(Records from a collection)
☆ ☆ ☆ ☆ ☆
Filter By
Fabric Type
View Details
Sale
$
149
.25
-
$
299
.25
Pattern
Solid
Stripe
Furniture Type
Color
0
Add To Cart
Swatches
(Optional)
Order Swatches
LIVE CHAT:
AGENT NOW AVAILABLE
☆ ☆ ☆ ☆ ☆
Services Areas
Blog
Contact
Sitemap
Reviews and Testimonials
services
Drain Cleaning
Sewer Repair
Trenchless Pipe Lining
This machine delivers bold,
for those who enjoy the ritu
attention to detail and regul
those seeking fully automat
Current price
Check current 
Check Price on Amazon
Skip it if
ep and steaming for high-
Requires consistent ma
☆ ☆ ☆ ☆ ☆
WHAT THIS TASK INVOLVES: Above are the records; copy exactly the lines from the line with "for those who enjoy the ritu" through the line with "Requires consistent ma", both included.

ANSWER TO THIS TASK:
for those who enjoy the ritu
attention to detail and regul
those seeking fully automat
Current price
Check current 
Check Price on Amazon
Skip it if
ep and steaming for high-
Requires consistent ma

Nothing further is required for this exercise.